\(K\)-Nearest Neighbor
- class dtaianomaly.anomaly_detection.KNearestNeighbors(window_size: str | int, stride: int = 1, **kwargs)[source]
Anomaly detector based on K-nearest neighbors [ramaswamy2000efficient].
Given some distance metric \(dist\), the \(K\)-nearest neighbor of an instance \(x\) is the sample \(y\) such that there exist exactly \(K-1\) other samples \(z\) with \(dist(x, z) < dist(x, y)\). The \(K\)-nearest neighbor distance of \(x\) equals the distance to this \(K`the nearest neighbor. The larger this :math:`K\)-nearest neighbor distance of a sample is, the further away it is from the other instances. \(K\)-nearest neighbor uses this distance as an anomaly score, and thus detects distance-based anomalies.
Notes
The K-nearest neighbors inherets from
PyodAnomalyDetector.- Parameters:
window_size (int or str) – The window size to use for extracting sliding windows from the time series. This value will be passed to
compute_window_size().stride (int, default=1) – The stride, i.e., the step size for extracting sliding windows from the time series.

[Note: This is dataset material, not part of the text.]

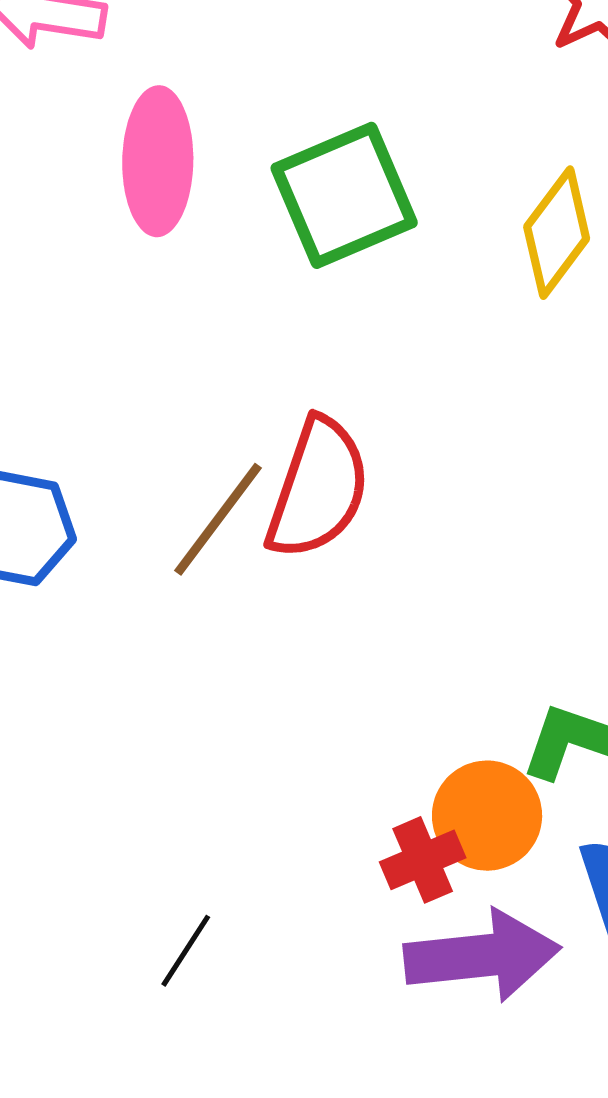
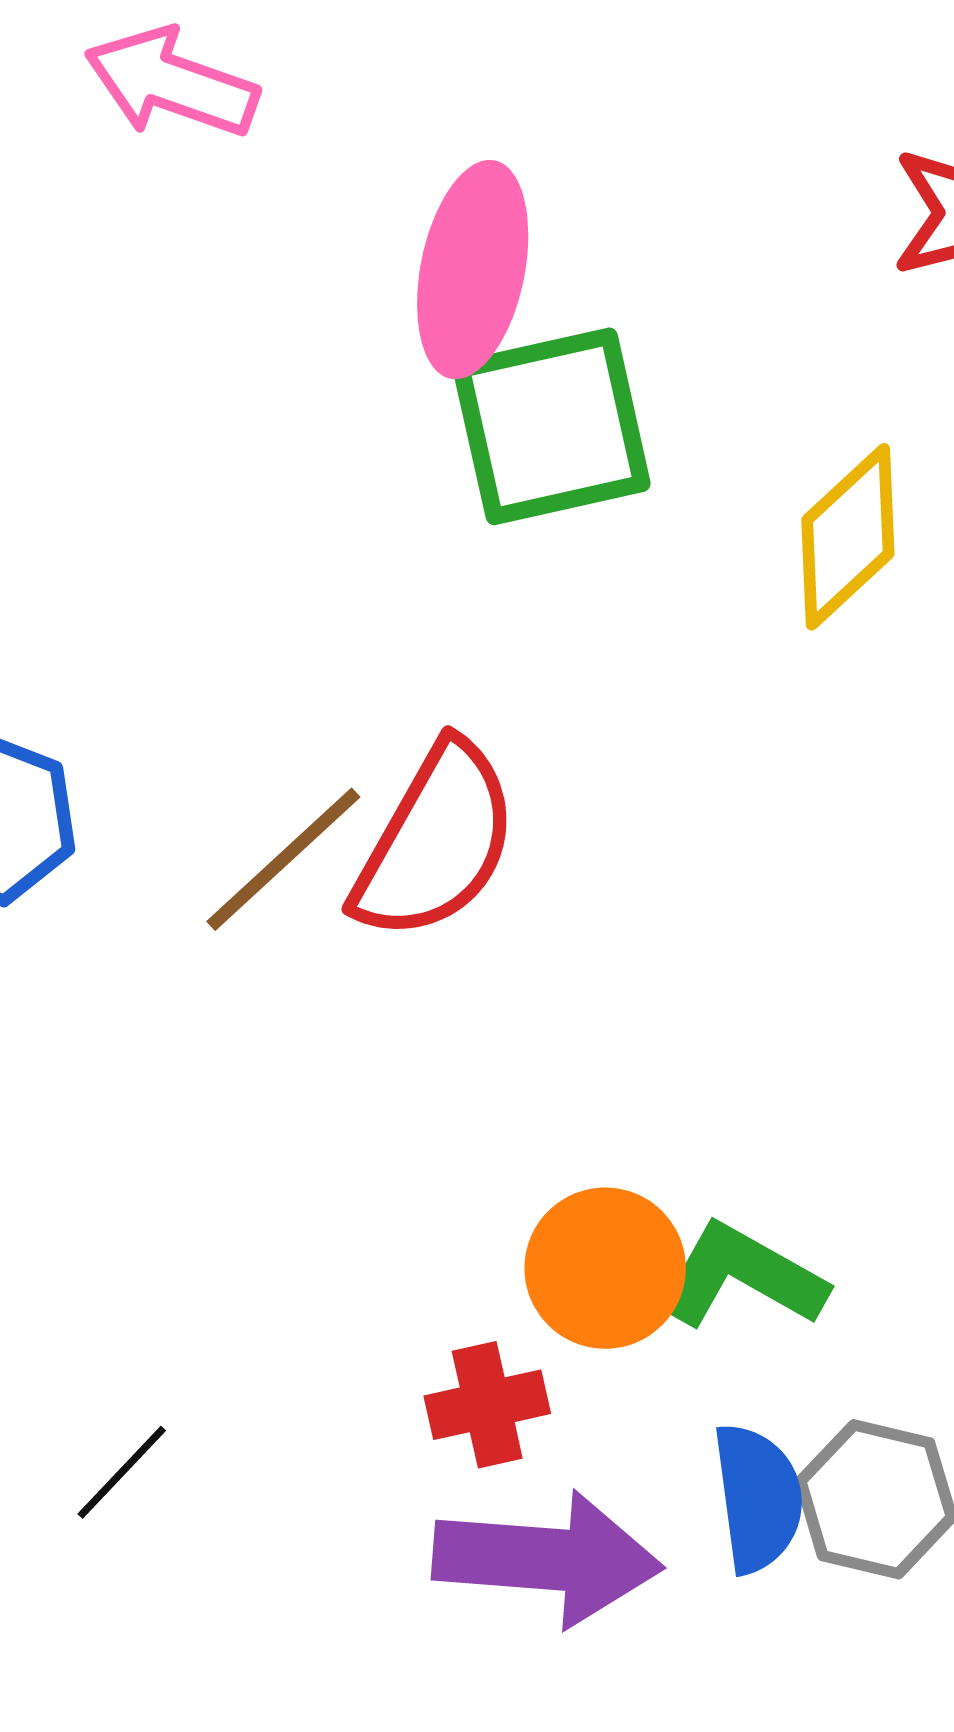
pink ellipse: (158, 161) -> (473, 270), moved
orange circle: (487, 816) -> (605, 1268), moved

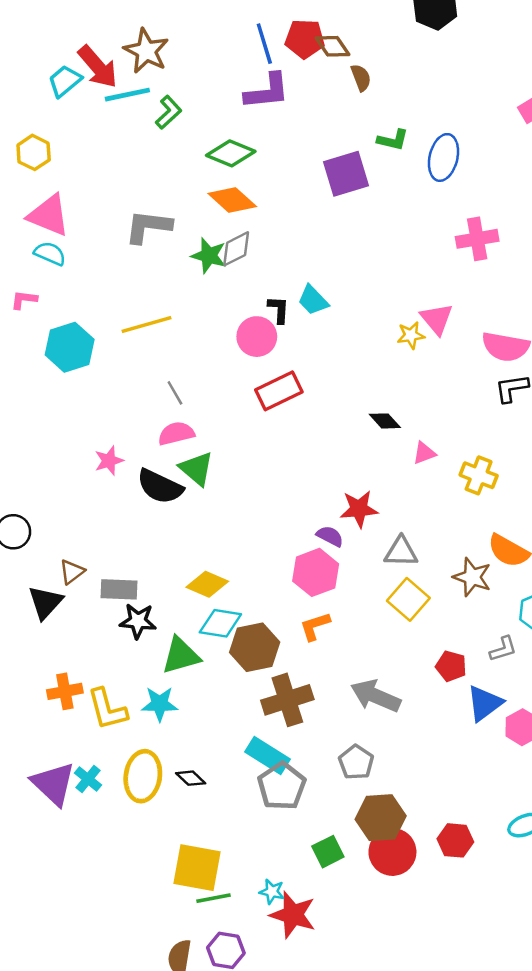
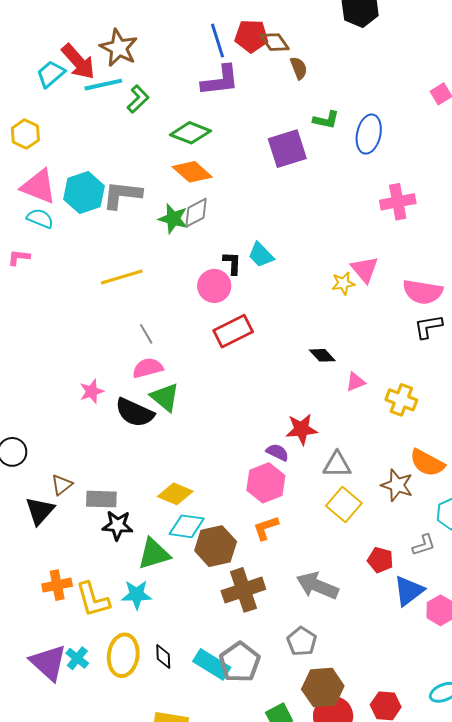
cyan hexagon: (70, 347) -> (84, 193), moved
cyan rectangle: (268, 756) -> (212, 664), moved
black diamond: (191, 778) -> (163, 657), turned 45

**kwargs – Arguments to be passed to the PyOD isolation forest.
- window_size_
The effectively used window size for this anomaly detector
- Type:
int
- pyod_detector_
A K-nearest neighbors detector of PyOD
- Type:
KNN
Examples
>>> from dtaianomaly.anomaly_detection import KNearestNeighbors >>> from dtaianomaly.data import demonstration_time_series >>> x, y = demonstration_time_series() >>> knn = KNearestNeighbors(10).fit(x) >>> knn.decision_function(x) array([0.2527578 , 0.26430228, 0.2728953 , ..., 0.26269151, 0.26798469, 0.26139759])
References
[ramaswamy2000efficient]Ramaswamy, Sridhar, Rajeev Rastogi, and Kyuseok Shim. “Efficient algorithms for mining outliers from large data sets.” Proceedings of the 2000 ACM SIGMOD international conference on Management of data. 2000, doi: 10.1145/342009.33543.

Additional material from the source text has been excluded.